What you will do. Copy word for word the lines in the records below, starting at the line with "No Reviews Yet" and ending at the line with "It is unclear". Skip the pictures.

Supplied data.
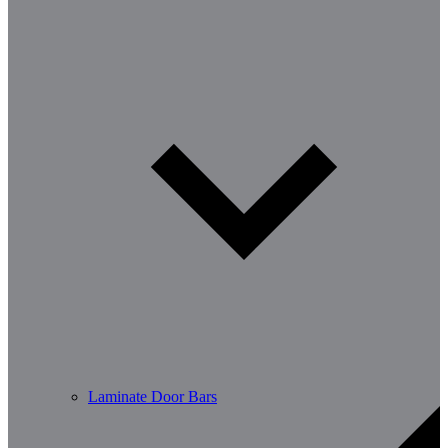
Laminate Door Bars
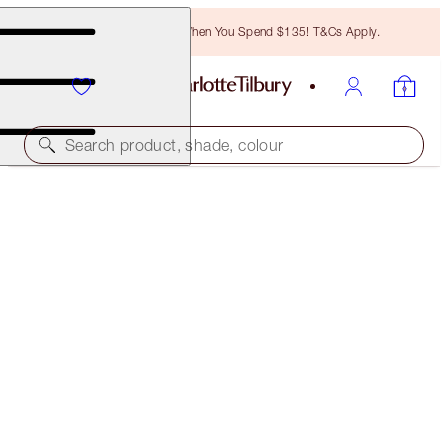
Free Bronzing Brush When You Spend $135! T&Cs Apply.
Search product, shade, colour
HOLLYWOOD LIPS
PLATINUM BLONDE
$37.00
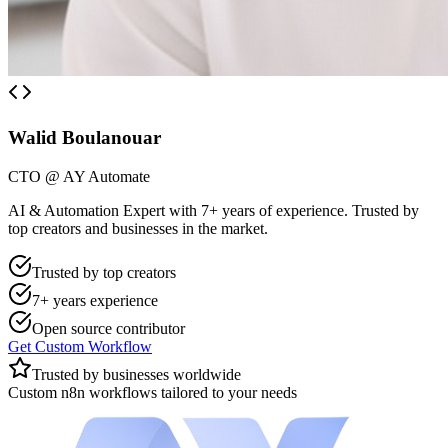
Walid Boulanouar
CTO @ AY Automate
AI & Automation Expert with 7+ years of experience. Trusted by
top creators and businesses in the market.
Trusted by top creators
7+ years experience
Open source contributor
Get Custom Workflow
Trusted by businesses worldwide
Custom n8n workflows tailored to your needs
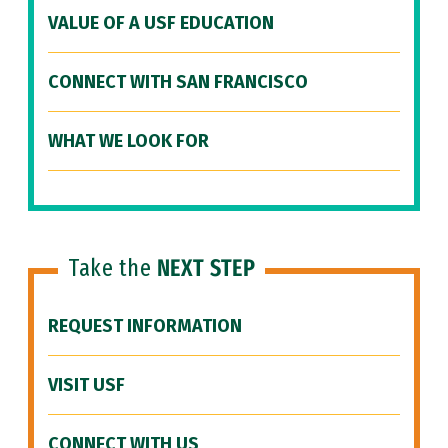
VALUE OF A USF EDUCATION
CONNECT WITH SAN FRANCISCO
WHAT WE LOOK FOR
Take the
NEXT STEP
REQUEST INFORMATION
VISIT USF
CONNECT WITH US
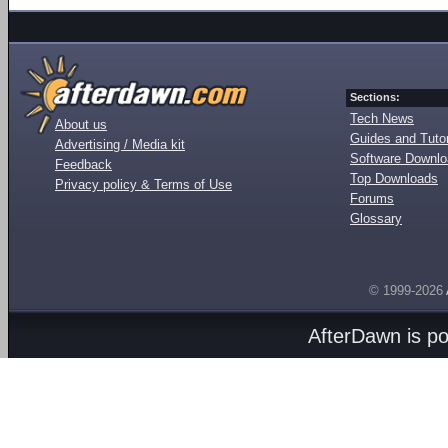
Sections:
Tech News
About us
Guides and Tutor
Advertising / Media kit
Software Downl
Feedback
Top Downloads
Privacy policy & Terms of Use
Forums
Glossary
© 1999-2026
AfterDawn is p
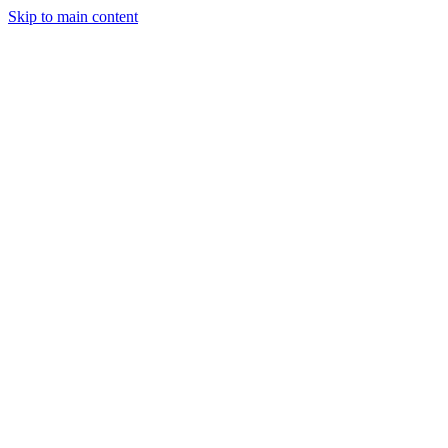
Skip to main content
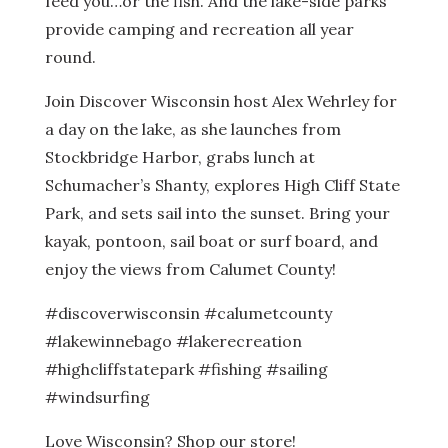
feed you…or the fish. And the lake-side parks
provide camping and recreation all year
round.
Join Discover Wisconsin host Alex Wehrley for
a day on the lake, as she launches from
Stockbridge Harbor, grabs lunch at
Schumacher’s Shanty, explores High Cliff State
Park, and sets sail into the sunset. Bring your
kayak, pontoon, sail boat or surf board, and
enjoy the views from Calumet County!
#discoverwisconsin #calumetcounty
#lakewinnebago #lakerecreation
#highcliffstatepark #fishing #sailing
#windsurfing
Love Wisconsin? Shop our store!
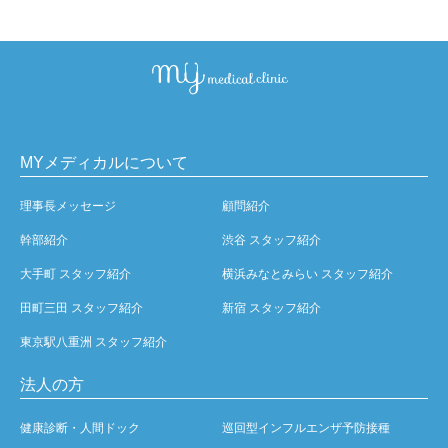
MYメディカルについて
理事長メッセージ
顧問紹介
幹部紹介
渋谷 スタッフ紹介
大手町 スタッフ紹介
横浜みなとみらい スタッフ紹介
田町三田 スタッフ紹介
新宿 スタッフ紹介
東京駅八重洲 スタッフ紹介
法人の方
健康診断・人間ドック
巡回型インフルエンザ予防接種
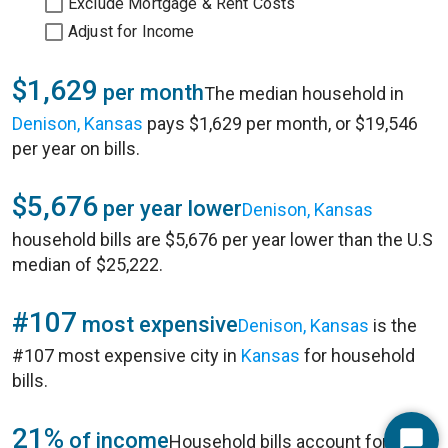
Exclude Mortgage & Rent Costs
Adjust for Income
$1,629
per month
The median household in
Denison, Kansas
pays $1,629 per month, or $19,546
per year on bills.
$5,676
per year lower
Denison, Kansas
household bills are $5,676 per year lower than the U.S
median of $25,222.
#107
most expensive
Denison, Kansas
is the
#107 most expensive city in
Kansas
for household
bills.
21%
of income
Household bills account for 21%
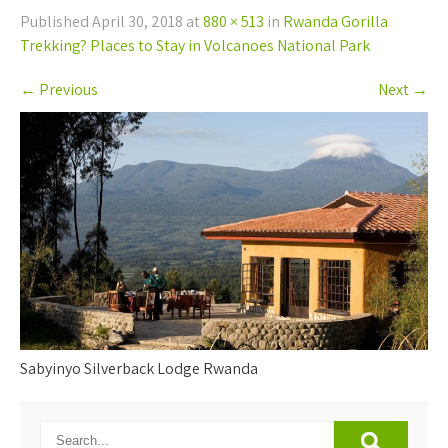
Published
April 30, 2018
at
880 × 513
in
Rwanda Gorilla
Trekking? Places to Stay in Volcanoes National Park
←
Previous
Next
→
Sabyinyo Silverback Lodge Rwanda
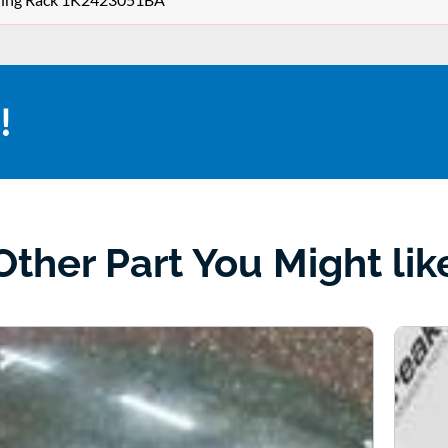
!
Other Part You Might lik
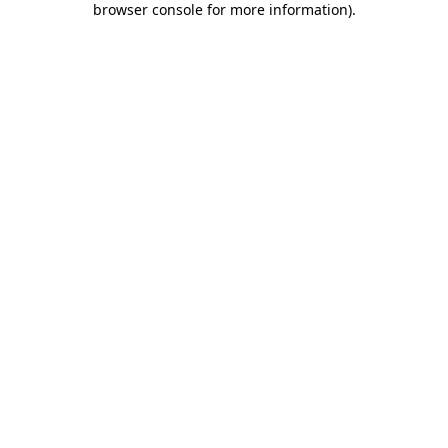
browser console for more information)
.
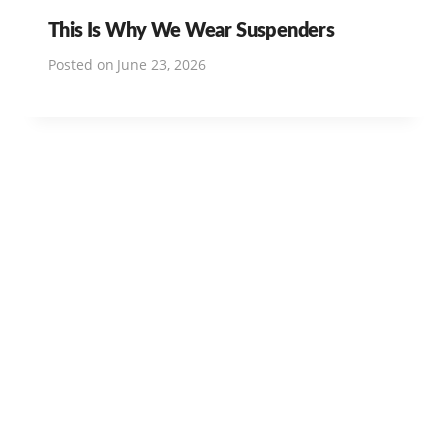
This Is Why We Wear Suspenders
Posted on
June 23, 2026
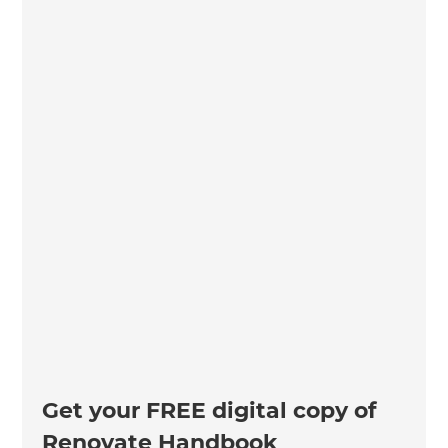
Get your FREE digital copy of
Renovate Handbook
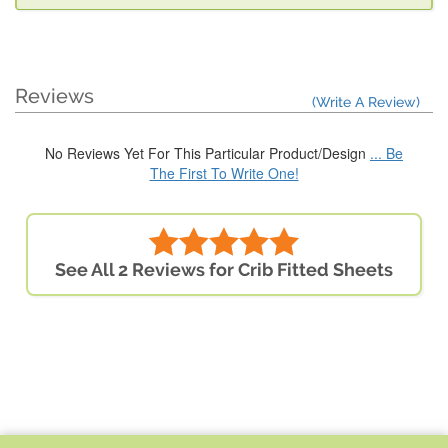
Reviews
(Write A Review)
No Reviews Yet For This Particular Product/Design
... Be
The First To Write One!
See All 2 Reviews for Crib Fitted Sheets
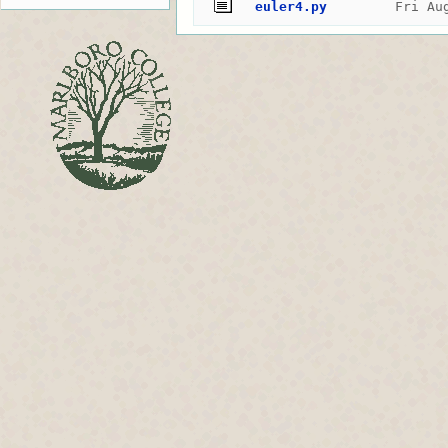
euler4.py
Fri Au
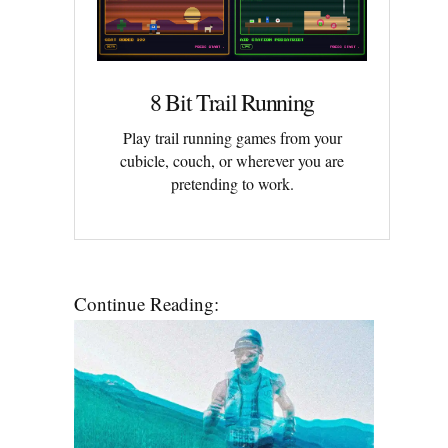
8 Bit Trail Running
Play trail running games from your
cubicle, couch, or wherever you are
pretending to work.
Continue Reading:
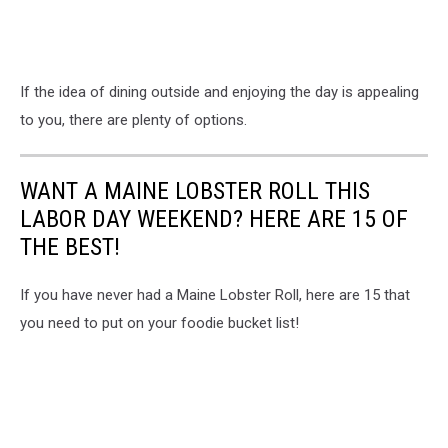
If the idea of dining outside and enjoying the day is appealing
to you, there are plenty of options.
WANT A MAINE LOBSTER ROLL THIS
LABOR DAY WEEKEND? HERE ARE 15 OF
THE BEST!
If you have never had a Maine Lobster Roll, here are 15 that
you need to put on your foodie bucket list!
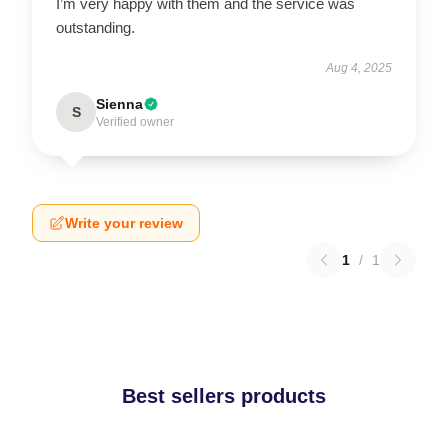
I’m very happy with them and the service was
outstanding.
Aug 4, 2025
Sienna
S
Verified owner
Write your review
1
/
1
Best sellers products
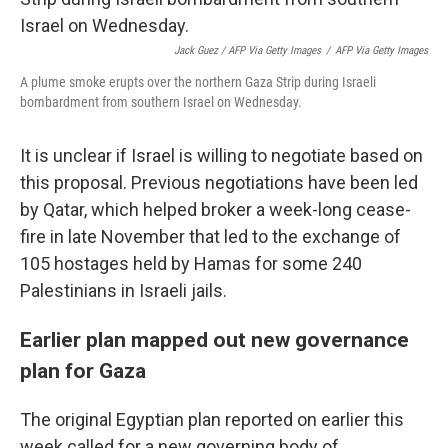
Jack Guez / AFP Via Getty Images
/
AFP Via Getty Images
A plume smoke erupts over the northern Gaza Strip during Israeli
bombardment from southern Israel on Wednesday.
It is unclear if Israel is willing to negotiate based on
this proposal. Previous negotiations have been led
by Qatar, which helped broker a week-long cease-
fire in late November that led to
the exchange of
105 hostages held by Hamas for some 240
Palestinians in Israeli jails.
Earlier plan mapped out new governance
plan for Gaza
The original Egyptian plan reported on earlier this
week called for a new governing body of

Solved problem.
No Reviews Yet For This Particular Product/Design
... Be
The First To Write One!
See All 2 Reviews for Crib Fitted Sheets
euler4.py
Fri Au
8 Bit Trail Running
Play trail running games from your
cubicle, couch, or wherever you are
pretending to work.
Continue Reading:
If the idea of dining outside and enjoying the day is appealing
to you, there are plenty of options.
WANT A MAINE LOBSTER ROLL THIS
LABOR DAY WEEKEND? HERE ARE 15 OF
THE BEST!
If you have never had a Maine Lobster Roll, here are 15 that
you need to put on your foodie bucket list!
I’m very happy with them and the service was
outstanding.
Aug 4, 2025
Sienna
S
Verified owner
Write your review
1
/
1
Best sellers products
Jack Guez / AFP Via Getty Images
/
AFP Via Getty Images
A plume smoke erupts over the northern Gaza Strip during Israeli
bombardment from southern Israel on Wednesday.
It is unclear if Israel is willing to negotiate based on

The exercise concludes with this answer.